**Task item:**
An exact reproduction of all the entries below is required.

**Information:**
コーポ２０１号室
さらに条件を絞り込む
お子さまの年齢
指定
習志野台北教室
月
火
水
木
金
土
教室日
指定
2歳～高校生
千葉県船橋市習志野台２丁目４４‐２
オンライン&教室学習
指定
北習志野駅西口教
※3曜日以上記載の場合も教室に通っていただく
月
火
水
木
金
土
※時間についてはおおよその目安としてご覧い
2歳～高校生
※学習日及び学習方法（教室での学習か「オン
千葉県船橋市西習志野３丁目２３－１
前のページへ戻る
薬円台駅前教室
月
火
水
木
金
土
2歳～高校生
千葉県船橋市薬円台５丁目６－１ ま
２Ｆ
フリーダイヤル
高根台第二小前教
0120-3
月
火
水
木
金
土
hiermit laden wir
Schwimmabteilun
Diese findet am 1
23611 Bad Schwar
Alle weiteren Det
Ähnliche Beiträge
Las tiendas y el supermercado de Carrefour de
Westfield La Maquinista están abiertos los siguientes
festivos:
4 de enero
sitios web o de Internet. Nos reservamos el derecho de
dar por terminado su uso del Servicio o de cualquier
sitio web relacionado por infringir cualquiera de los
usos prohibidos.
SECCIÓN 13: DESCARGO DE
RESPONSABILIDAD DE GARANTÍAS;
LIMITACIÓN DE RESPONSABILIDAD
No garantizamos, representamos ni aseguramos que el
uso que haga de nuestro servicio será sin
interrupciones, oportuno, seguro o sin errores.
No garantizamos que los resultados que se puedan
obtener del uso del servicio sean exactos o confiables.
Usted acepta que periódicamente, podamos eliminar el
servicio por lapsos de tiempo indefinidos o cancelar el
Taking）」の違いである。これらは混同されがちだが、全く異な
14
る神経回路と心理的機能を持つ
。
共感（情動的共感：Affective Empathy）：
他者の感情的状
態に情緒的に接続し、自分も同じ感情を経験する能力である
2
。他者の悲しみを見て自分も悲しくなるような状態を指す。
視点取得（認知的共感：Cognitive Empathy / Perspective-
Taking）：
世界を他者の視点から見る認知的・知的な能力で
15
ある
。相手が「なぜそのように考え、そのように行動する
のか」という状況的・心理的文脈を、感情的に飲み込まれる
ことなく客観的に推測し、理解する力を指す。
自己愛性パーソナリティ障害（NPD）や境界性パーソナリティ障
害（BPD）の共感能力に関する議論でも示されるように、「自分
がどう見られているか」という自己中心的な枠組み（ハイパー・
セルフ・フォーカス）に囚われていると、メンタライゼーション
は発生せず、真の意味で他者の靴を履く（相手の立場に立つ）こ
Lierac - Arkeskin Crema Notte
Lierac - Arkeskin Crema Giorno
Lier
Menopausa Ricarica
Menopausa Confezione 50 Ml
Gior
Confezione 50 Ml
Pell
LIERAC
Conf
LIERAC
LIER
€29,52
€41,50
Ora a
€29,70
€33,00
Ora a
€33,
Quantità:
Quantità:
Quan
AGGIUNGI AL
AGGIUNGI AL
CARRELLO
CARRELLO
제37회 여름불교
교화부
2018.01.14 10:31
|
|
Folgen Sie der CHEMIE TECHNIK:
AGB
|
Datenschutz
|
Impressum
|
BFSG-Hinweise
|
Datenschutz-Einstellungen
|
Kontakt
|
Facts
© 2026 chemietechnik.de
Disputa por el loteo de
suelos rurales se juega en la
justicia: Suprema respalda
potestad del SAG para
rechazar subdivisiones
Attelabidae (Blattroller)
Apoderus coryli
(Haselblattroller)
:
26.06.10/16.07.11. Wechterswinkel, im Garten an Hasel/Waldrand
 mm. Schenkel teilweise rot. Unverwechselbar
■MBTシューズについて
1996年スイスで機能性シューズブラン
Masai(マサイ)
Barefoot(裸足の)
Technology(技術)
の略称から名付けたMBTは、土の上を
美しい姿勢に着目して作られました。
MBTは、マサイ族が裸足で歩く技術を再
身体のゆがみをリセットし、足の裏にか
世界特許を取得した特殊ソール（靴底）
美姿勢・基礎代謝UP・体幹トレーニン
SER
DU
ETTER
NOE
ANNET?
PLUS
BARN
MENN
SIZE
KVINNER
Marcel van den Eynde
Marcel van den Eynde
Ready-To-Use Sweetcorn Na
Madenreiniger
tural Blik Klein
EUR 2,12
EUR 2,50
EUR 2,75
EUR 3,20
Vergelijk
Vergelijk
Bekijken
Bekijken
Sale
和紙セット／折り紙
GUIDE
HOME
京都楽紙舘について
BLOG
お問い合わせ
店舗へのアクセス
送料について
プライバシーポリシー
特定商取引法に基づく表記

**Written reply:**
コーポ２０１号室
さらに条件を絞り込む
お子さまの年齢
指定
習志野台北教室
月
火
水
木
金
土
教室日
指定
2歳～高校生
千葉県船橋市習志野台２丁目４４‐２
オンライン&教室学習
指定
北習志野駅西口教
※3曜日以上記載の場合も教室に通っていただく
月
火
水
木
金
土
※時間についてはおおよその目安としてご覧い
2歳～高校生
※学習日及び学習方法（教室での学習か「オン
千葉県船橋市西習志野３丁目２３－１
前のページへ戻る
薬円台駅前教室
月
火
水
木
金
土
2歳～高校生
千葉県船橋市薬円台５丁目６－１ ま
２Ｆ
フリーダイヤル
高根台第二小前教
0120-3
月
火
水
木
金
土
hiermit laden wir
Schwimmabteilun
Diese findet am 1
23611 Bad Schwar
Alle weiteren Det
Ähnliche Beiträge
Las tiendas y el supermercado de Carrefour de
Westfield La Maquinista están abiertos los siguientes
festivos:
4 de enero
sitios web o de Internet. Nos reservamos el derecho de
dar por terminado su uso del Servicio o de cualquier
sitio web relacionado por infringir cualquiera de los
usos prohibidos.
SECCIÓN 13: DESCARGO DE
RESPONSABILIDAD DE GARANTÍAS;
LIMITACIÓN DE RESPONSABILIDAD
No garantizamos, representamos ni aseguramos que el
uso que haga de nuestro servicio será sin
interrupciones, oportuno, seguro o sin errores.
No garantizamos que los resultados que se puedan
obtener del uso del servicio sean exactos o confiables.
Usted acepta que periódicamente, podamos eliminar el
servicio por lapsos de tiempo indefinidos o cancelar el
Taking）」の違いである。これらは混同されがちだが、全く異な
14
る神経回路と心理的機能を持つ
。
共感（情動的共感：Affective Empathy）：
他者の感情的状
態に情緒的に接続し、自分も同じ感情を経験する能力である
2
。他者の悲しみを見て自分も悲しくなるような状態を指す。
視点取得（認知的共感：Cognitive Empathy / Perspective-
Taking）：
世界を他者の視点から見る認知的・知的な能力で
15
ある
。相手が「なぜそのように考え、そのように行動する
のか」という状況的・心理的文脈を、感情的に飲み込まれる
ことなく客観的に推測し、理解する力を指す。
自己愛性パーソナリティ障害（NPD）や境界性パーソナリティ障
害（BPD）の共感能力に関する議論でも示されるように、「自分
がどう見られているか」という自己中心的な枠組み（ハイパー・
セルフ・フォーカス）に囚われていると、メンタライゼーション
は発生せず、真の意味で他者の靴を履く（相手の立場に立つ）こ
Lierac - Arkeskin Crema Notte
Lierac - Arkeskin Crema Giorno
Lier
Menopausa Ricarica
Menopausa Confezione 50 Ml
Gior
Confezione 50 Ml
Pell
LIERAC
Conf
LIERAC
LIER
€29,52
€41,50
Ora a
€29,70
€33,00
Ora a
€33,
Quantità:
Quantità:
Quan
AGGIUNGI AL
AGGIUNGI AL
CARRELLO
CARRELLO
제37회 여름불교
교화부
2018.01.14 10:31
|
|
Folgen Sie der CHEMIE TECHNIK:
AGB
|
Datenschutz
|
Impressum
|
BFSG-Hinweise
|
Datenschutz-Einstellungen
|
Kontakt
|
Facts
© 2026 chemietechnik.de
Disputa por el loteo de
suelos rurales se juega en la
justicia: Suprema respalda
potestad del SAG para
rechazar subdivisiones
Attelabidae (Blattroller)
Apoderus coryli
(Haselblattroller)
:
26.06.10/16.07.11. Wechterswinkel, im Garten an Hasel/Waldrand
 mm. Schenkel teilweise rot. Unverwechselbar
■MBTシューズについて
1996年スイスで機能性シューズブラン
Masai(マサイ)
Barefoot(裸足の)
Technology(技術)
の略称から名付けたMBTは、土の上を
美しい姿勢に着目して作られました。
MBTは、マサイ族が裸足で歩く技術を再
身体のゆがみをリセットし、足の裏にか
世界特許を取得した特殊ソール（靴底）
美姿勢・基礎代謝UP・体幹トレーニン
SER
DU
ETTER
NOE
ANNET?
PLUS
BARN
MENN
SIZE
KVINNER
Marcel van den Eynde
Marcel van den Eynde
Ready-To-Use Sweetcorn Na
Madenreiniger
tural Blik Klein
EUR 2,12
EUR 2,50
EUR 2,75
EUR 3,20
Vergelijk
Vergelijk
Bekijken
Bekijken
Sale
和紙セット／折り紙
GUIDE
HOME
京都楽紙舘について
BLOG
お問い合わせ
店舗へのアクセス
送料について
プライバシーポリシー
特定商取引法に基づく表記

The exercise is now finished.